The senior-most American leader in the Africa work, sitting opposite us now, offered his opinion in a near mater-of-fact voice.  Yet, his manner conveyed an ominous urgency. “You need to meet with the Council face-to-face to get this resolved.”

We left the Dallas restaurant having barely touched our salads, both of us bewildered. After a few silent miles, Ann spoke. “What was that about. . . Get what resolved, Jerry?”  Ann’s words echoed my own upside-down ponderings. What is happening. . . what?

As the Dallas bombshell news began seeping its way into our souls, Ann and I were reminded of a hint of something just a few days earlier. A co-worker and friend had phoned us from Kenya, feeling compelled to connect. He shared of some fuzzy word going around that Missionary Lout was possibly in trouble. But no details accompanied the reports. All he’d heard were guesses, conjectures. No one was defining what seemed to be afoot.

St. John of the Cross – a Christian mystic of long ago – spoke once of ‘the dark night of the soul’. The dark had started descending. Soon I would board a plane to cross the world, not knowing why.

©2018 Jerry Lout

The Unknowing

“God whispers to us in our pleasures, speaks in our conscience,

but shouts in our pain: it is His megaphone to

rouse a deaf world.”  – C.S. Lewis, The Problem of Pain

***

What awaits me down there, really?

A few minutes earlier, as the great aircraft began its descent to Nairobi’s mile-high runway, I had drawn the Navy-blue passenger blanket away from my head and shoulders. The covering had served to conceal a stubborn trickle of tears that had persisted these past minutes.

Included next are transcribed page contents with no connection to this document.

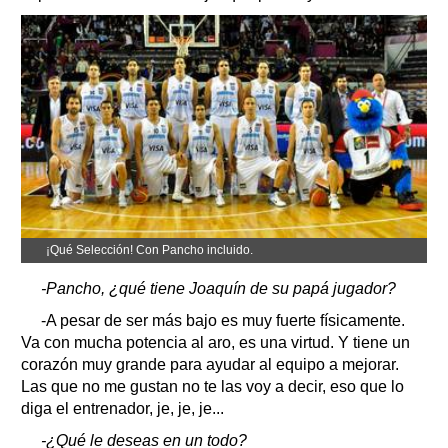
¡Qué Selección! Con Pancho incluido.
-Pancho, ¿qué tiene Joaquín de su papá jugador?
-A pesar de ser más bajo es muy fuerte físicamente.
Va con mucha potencia al aro, es una virtud. Y tiene un
corazón muy grande para ayudar al equipo a mejorar.
Las que no me gustan no te las voy a decir, eso que lo
diga el entrenador, je, je, je...
-¿Qué le deseas en un todo?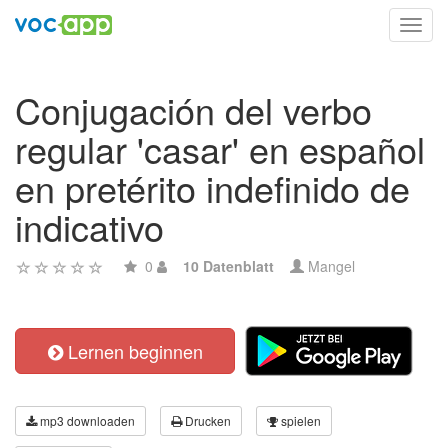
Toggl
navig
Conjugación del verbo
regular 'casar' en español
en pretérito indefinido de
indicativo
0
10 Datenblatt
Mangel
Lernen beginnen
mp3 downloaden
Drucken
spielen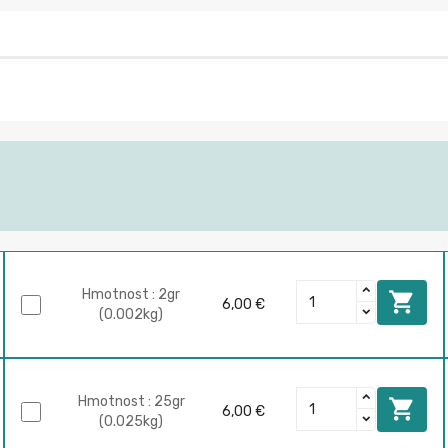
Hmotnost : 2gr

6,00 €
(0.002kg)
Hmotnost : 25gr

6,00 €
(0.025kg)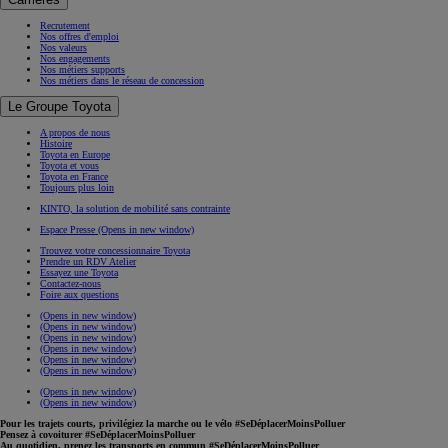
Recrutement
Nos offres d'emploi
Nos valeurs
Nos engagements
Nos métiers supports
Nos métiers dans le réseau de concession
Le Groupe Toyota
A propos de nous
Histoire
Toyota en Europe
Toyota et vous
Toyota en France
Toujours plus loin
KINTO, la solution de mobilité sans contrainte
Espace Presse
(Opens in new window)
Trouvez votre concessionnaire Toyota
Prendre un RDV Atelier
Essayez une Toyota
Contactez-nous
Foire aux questions
(Opens in new window)
(Opens in new window)
(Opens in new window)
(Opens in new window)
(Opens in new window)
(Opens in new window)
(Opens in new window)
(Opens in new window)
Pour les trajets courts, privilégiez la marche ou le vélo #SeDéplacerMoinsPolluer
Pensez à covoiturer #SeDéplacerMoinsPolluer
Au quotidien, prenez les transports en commun #SeDéplacerMoinsPolluer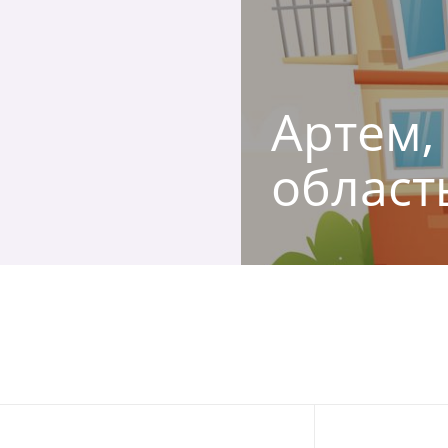
Артем, 
област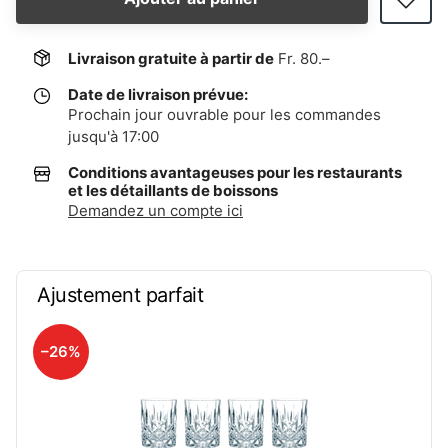
Livraison gratuite à partir de
Fr. 80.–
Date de livraison prévue:
Prochain jour ouvrable pour les commandes
jusqu'à 17:00
Conditions avantageuses pour les restaurants
et les détaillants de boissons
Demandez un compte ici
Ajustement parfait
–26%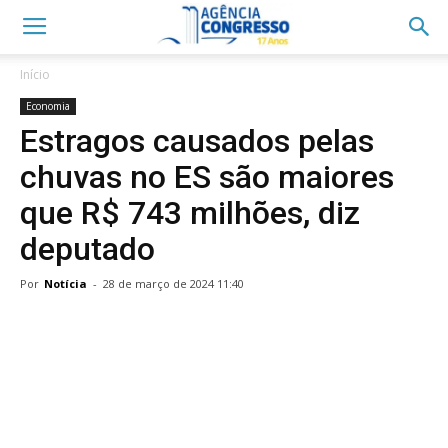
Início
Economia
Estragos causados pelas
chuvas no ES são maiores
que R$ 743 milhões, diz
deputado
Por
Notícia
-
28 de março de 2024 11:40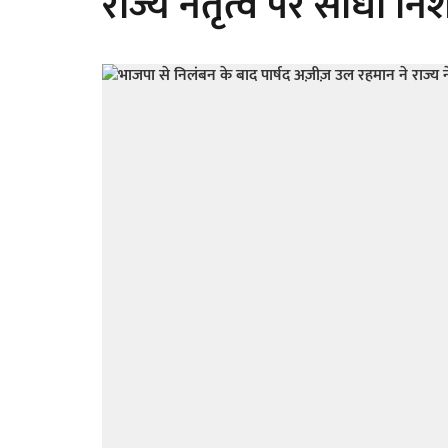
राज्य नेतृत्व पर साधा नि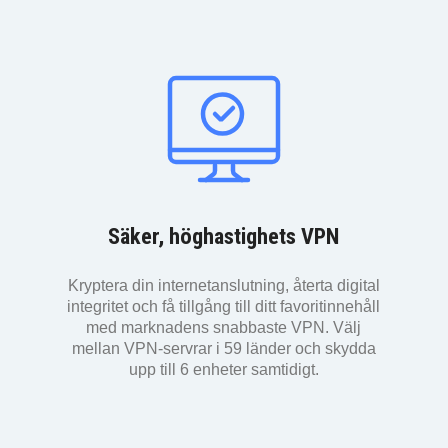
Säker, höghastighets VPN
Kryptera din internetanslutning, återta digital
integritet och få tillgång till ditt favoritinnehåll
med marknadens snabbaste VPN. Välj
mellan VPN-servrar i 59 länder och skydda
upp till 6 enheter samtidigt.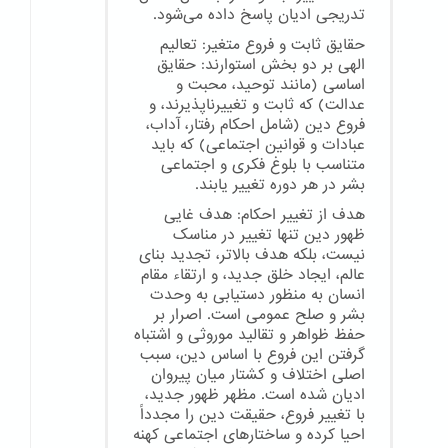
تدریجی ادیان پاسخ داده می‌شود.
حقایق ثابت و فروع متغیر: تعالیم
الهی بر دو بخش استوارند: حقایق
اساسی (مانند توحید، محبت و
عدالت) که ثابت و تغییرناپذیرند، و
فروع دین (شامل احکام رفتار، آداب،
عبادات و قوانین اجتماعی) که باید
متناسب با بلوغ فکری و اجتماعی
بشر در هر دوره تغییر یابند.
هدف از تغییر احکام: هدف غایی
ظهور دین تنها تغییر در مناسک
نیست، بلکه هدف بالاتر، تجدید بنای
عالم، ایجاد خلق جدید، و ارتقاء مقام
انسان به منظور دستیابی به وحدت
بشر و صلح عمومی است. اصرار بر
حفظ ظواهر و تقالید موروثی و اشتباه
گرفتن این فروع با اساس دین، سبب
اصلی اختلاف و کشتار میان پیروان
ادیان شده است. مظهر ظهور جدید،
با تغییر فروع، حقیقت دین را مجدداً
احیا کرده و ساختارهای اجتماعی کهنه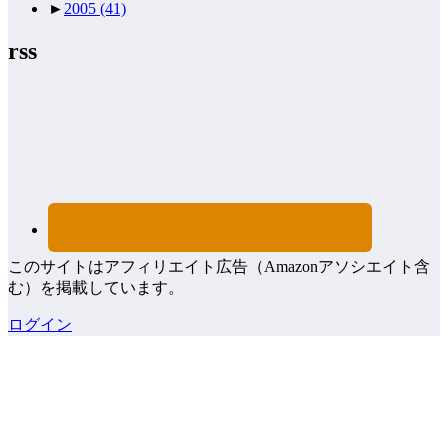
►
2005
(41)
rss
このサイトはアフィリエイト広告（Amazonアソシエイト含
む）を掲載しています。
ログイン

Inside I knew I had not come to this place entirely on my own. . . knew that God had journeyed together with Ann and me from the outset along this sudden bewildering trail, a pathway ending who knew where? Still, I could not recall in my lifetime bearing such a sense of ‘aloneness’. I sat in a cloister of fellow passengers gazing out the plane’s window onto a land beneath of fifteen million inhabitants. It didn’t matter. Alone is alone regardless the surroundings.

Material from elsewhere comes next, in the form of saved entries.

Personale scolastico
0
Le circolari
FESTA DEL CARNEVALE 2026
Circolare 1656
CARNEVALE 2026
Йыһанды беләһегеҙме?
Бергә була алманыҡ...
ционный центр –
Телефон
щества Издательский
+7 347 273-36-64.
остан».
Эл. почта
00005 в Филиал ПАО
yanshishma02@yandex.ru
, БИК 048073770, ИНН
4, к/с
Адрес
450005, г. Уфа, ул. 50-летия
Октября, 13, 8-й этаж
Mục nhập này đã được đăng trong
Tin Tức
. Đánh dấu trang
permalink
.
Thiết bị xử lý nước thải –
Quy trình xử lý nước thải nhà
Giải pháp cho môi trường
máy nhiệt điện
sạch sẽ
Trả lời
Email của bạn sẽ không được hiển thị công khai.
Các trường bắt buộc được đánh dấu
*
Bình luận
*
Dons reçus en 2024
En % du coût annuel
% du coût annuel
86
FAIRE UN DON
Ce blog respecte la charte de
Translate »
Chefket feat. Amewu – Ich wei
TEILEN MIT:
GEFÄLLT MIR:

Lord, I do need your presence. Be near me these coming days.

My tired mind went over again the sequence of events these past weeks.

So what is the missing piece, where is the accusation, what is the scandal. . . Is there one? Why would I be disinvited to serve in this land, among this people we’ve grown to care so deeply about?

The grand ball of sun had for an hour been inching its way above the Indian Ocean 200 miles eastward, its revealing light stretching inland, drenching the Nairobi Game Park that lay near the capital city’s airport at the city’s edge. I well knew that giraffe, zebra, antelope and the occasional pride of lion had long wakened to the sun’s encroaching blaze, their animal senses already on high alert. Knew this even as I detected my own protective instincts rising.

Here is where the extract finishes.